Kegamangan Keyakinan, Mempertanyakan Tuhan

Telah dijelaskan pada bagian sebelumnya, para penganut

Kristen memiliki dua pilihan yakni murtad atau disiksa. Hal

itu lah yang disebutkan menjadi pemicu kemurtadan Ferreira.

Akan tetapi bila ditelusuri kembali, kegamangan keyakinan

para tokoh terutama Rodrigues sebenarnya tidak hanya

disebabkan oleh represi penguasa, namun juga pemikiran

lokal Jepang yang mempengaruhinya.

“We were recalling the life we led with you in the monastery of Saint Xavier’s at

Lisbon. Needless to say, we don’t have here a bottle of wine nor a piece of meat.

The only food we get is the fried potatoes and the boiled vegetables that the

14

peasants of Tomogi bring us. But the conviction grows deeper and deeper in my

heart that all is well and that God will protect us.” (ibid: 68)

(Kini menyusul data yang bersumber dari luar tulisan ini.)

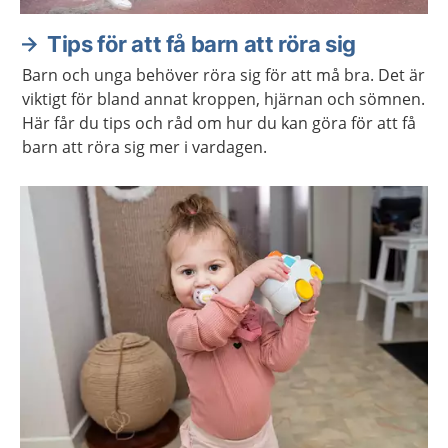
Tips för att få barn att röra sig
Barn och unga behöver röra sig för att må bra. Det är
viktigt för bland annat kroppen, hjärnan och sömnen.
Här får du tips och råd om hur du kan göra för att få
barn att röra sig mer i vardagen.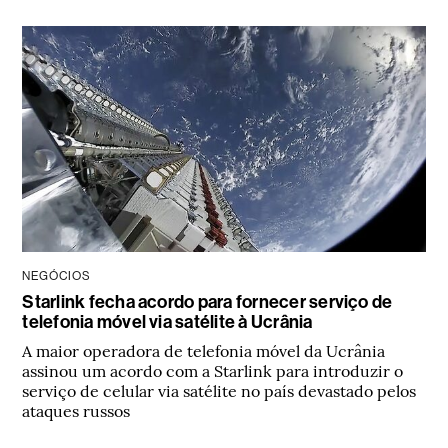
NEGÓCIOS
Starlink fecha acordo para fornecer serviço de
telefonia móvel via satélite à Ucrânia
A maior operadora de telefonia móvel da Ucrânia
assinou um acordo com a Starlink para introduzir o
serviço de celular via satélite no país devastado pelos
ataques russos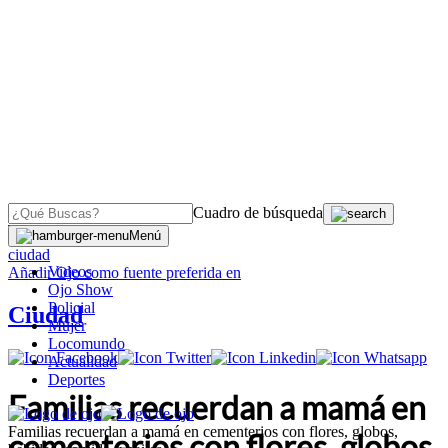
Cuadro de búsqueda
OJO
>
Menú
ciudad
Videos
Añadir
Ojo
como fuente preferida en
Ojo Show
Policial
Ciudad
Mujer
Locomundo
Actualidad
Deportes
Familias recuerdan a mamá en
Familias recuerdan a mamá en cementerios con flores, globos,
cementerios con flores, globos,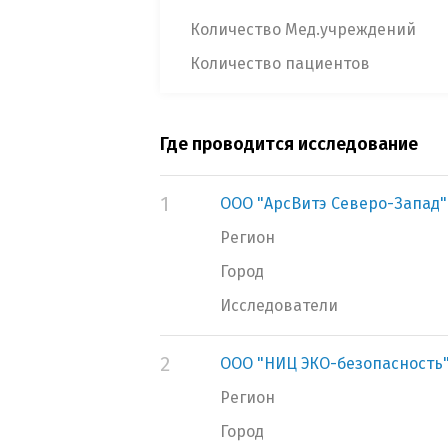
Количество Мед.учреждений
Количество пациентов
Где проводится исследование
1
ООО "АрсВитэ Северо-Запад"
Регион
Город
Исследователи
2
ООО "НИЦ ЭКО-безопасность
Регион
Город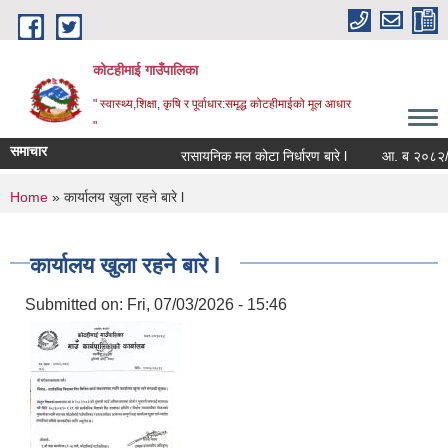
Skip to main content
कोटहीमाई गाउँपालिका
" स्वास्थ्य,शिक्षा, कृषि र पूर्वाधार:समृद्ध कोटहीमाईको मूल आधार
"
समाचार
रासायनिक मल कोटा निर्धारण बारे l
आ. ब २०८२/८३ को
You are here
Home
» कार्यालय खुला रहने बारे l
कार्यालय खुला रहने बारे l
Submitted on:
Fri, 07/03/2026 - 15:46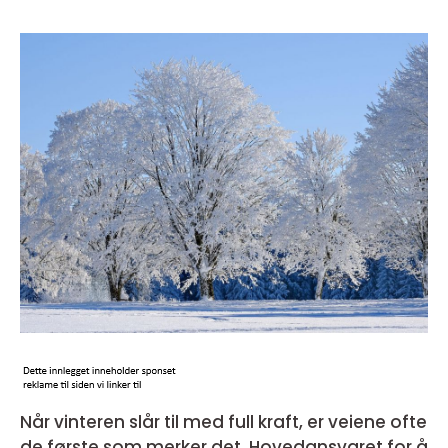
Når vinteren slår til med full kraft, er veiene ofte
de første som merker det. Hovedansvaret for å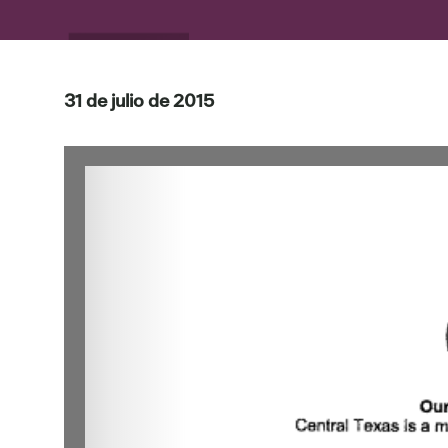
31 de julio de 2015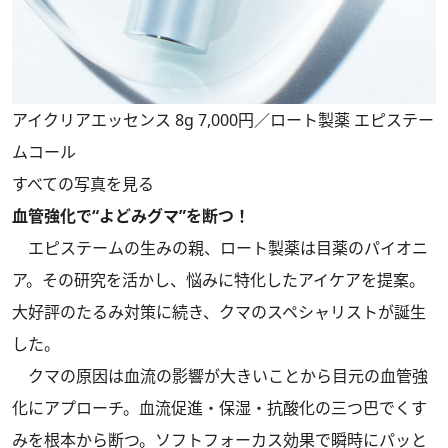
アイクリアエッセンス 8g 7,000円／ロート製薬 エピステー
ムコール
すべての写真を見る
血管強化で“よどみグマ”を断つ！
エピステームの生みの親、ロート製薬は目薬のパイオニ
ア。その研究を活かし、悩みに特化したアイケアを提案。
大好評のたるみ対策に続き、クマのスペシャリストが誕生
した。
クマの原因は血流の影響が大きいことから目元の血管強
化にアプローチ。血流促進・保湿・抗酸化の三つ巴でくす
みを根本から断つ。ソフトフォーカス効果で瞬時にパッと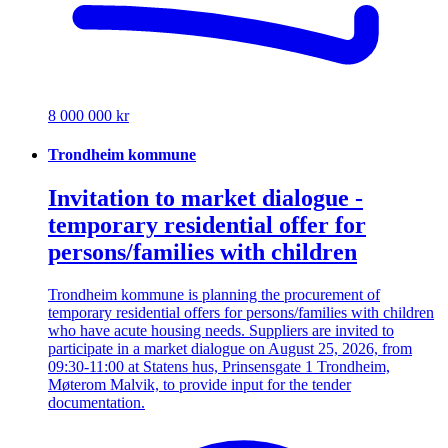
8 000 000 kr
Trondheim kommune
Invitation to market dialogue -
temporary residential offer for
persons/families with children
Trondheim kommune is planning the procurement of
temporary residential offers for persons/families with children
who have acute housing needs. Suppliers are invited to
participate in a market dialogue on August 25, 2026, from
09:30-11:00 at Statens hus, Prinsensgate 1 Trondheim,
Møterom Malvik, to provide input for the tender
documentation.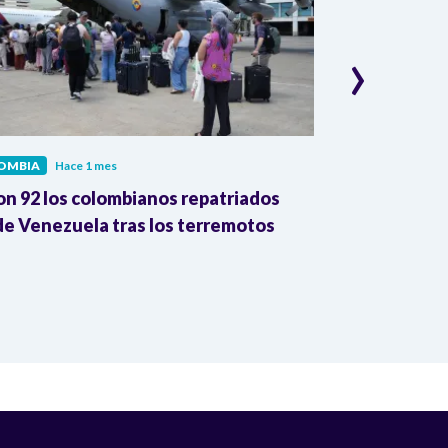
›
OMBIA
Hace 1 mes
COLOMBIA
Hac
on 92 los colombianos repatriados
Presidente Pe
e Venezuela tras los terremotos
León XIV por
la Reforma A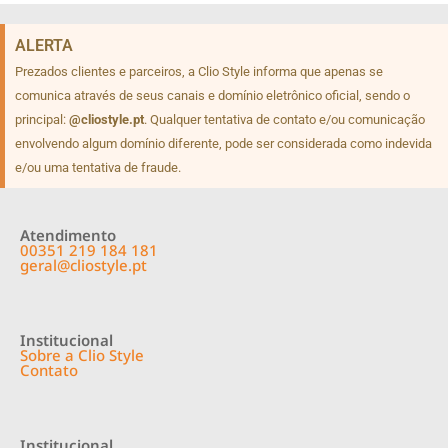
ALERTA
Prezados clientes e parceiros, a Clio Style informa que apenas se
comunica através de seus canais e domínio eletrônico oficial, sendo o
principal:
@cliostyle.pt
. Qualquer tentativa de contato e/ou comunicação
envolvendo algum domínio diferente, pode ser considerada como indevida
e/ou uma tentativa de fraude.
Atendimento
00351 219 184 181
geral@cliostyle.pt
Institucional
Sobre a Clio Style
Contato
Institucional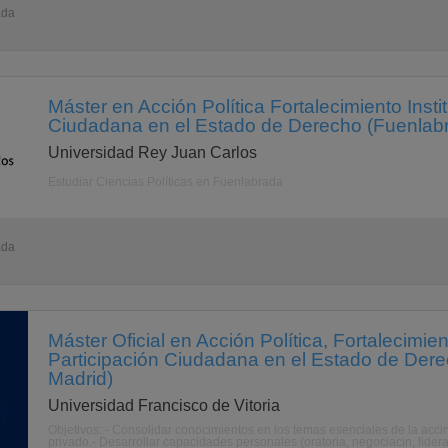
ada
Máster en Acción Política Fortalecimiento Insti
Ciudadana en el Estado de Derecho (Fuenlabr
Universidad Rey Juan Carlos
Estudiar Ciencias Políticas en Fuenlabrada
ada
Máster Oficial en Acción Política, Fortalecimien
Participación Ciudadana en el Estado de Dere
Madrid)
Universidad Francisco de Vitoria
Objetivos: - Consolidar conocimientos en los temas esenciales de la accin 
privado.- Desarrollar capacidades personales (oratoria, negociacin, lidera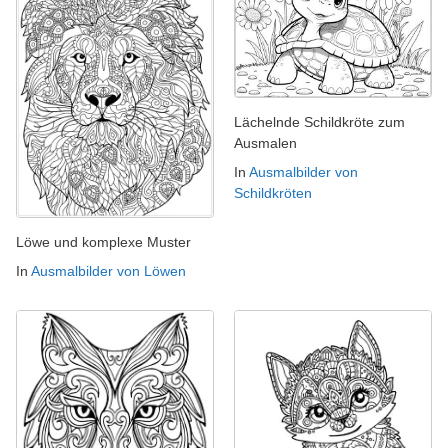
Lächelnde Schildkröte zum
Ausmalen
In
Ausmalbilder von
Schildkröten
Löwe und komplexe Muster
In
Ausmalbilder von Löwen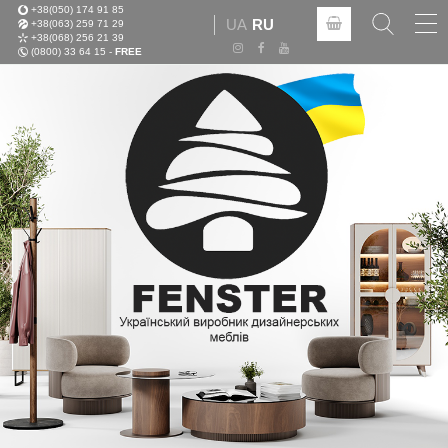
+38(050) 174 91 85
Tog
UA
RU
+38(063) 259 71 29
nav
+38(068) 256 21 39
(0800) 33 64 15 -
FREE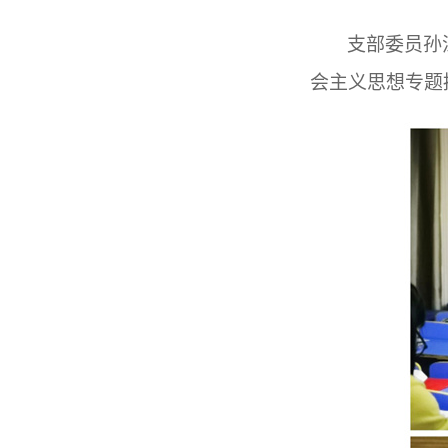
支部委员孙
会主义思想专题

Kutipan di atas menjelaskan interaksi awal Rodrigues dengan

agama Jepang, yakni Buddha. Disebutkan bahwa ia mendapatkan

makanan yang tidak ada alkohol dan dagingnya dari para kaum

kakure kirishitan (hidden christian). Agama Buddha adalah agama

di Jepang yang mengharamkan pengikutnya untuk makan daging.

Rodrigues tetap merasa tidak ada yang aneh dengan itu,

bahkan ia merasa bahwa ia sedang dilindungi. Pada tahap itu

Rodrigues sudah mulai menerima kebiasaan Buddha yang

menjadi jalan hidup sebagian orang Jepang sebelum memeluk

agama Kristen.

Setelah hampir sebulan Rodrigues menetap di Jepang dengan

kaum kakure kirishitan, ia diperlihatkan sudah memiliki

pengetahuan mengenai sang Buddha Jepang. Saat ia

merencanakan untuk mengontak para umat Kristen di Goto

dengan menyamar, ia melihat wajah orang Jepang yang sangat

merefleksikan sang Buddha.

“Suddenly I was seized with terrible fear, doubt, suspicion. Was not this fellow

here to sell me? The people of Tomogi had warned me; and they were right.

Why had the fellow with the bloodstained feet not come? And the other with no

teeth? I looked at the Japanese face in front of me. It was impassive and

expressionless like Buddha.” (ibid: 76)

Saat Rodrigues masih memiliki iman yang mantap, ia melihat

Jepang yang merepresi agamanya sebagai sesuatu yang jahat.

15

Buddha yang ia lihat di dalam diri orang Jepang terlihat

seperti sosok yang tidak membimbing manusia. Bahkan lebih

jauh lagi, Buddha menganggap manusia sebagai budak.

“My hunch from some time back was not wrong. What are the Japanese

peasants looking for in me? These people who work and live and die like beasts

find for the first time in our teaching path in which they can cast away the

fetters that bind them. The biddhist bonzes simply treat them like cattle. For a

long time they have just lived in resignation to such fate.” (ibid: 79).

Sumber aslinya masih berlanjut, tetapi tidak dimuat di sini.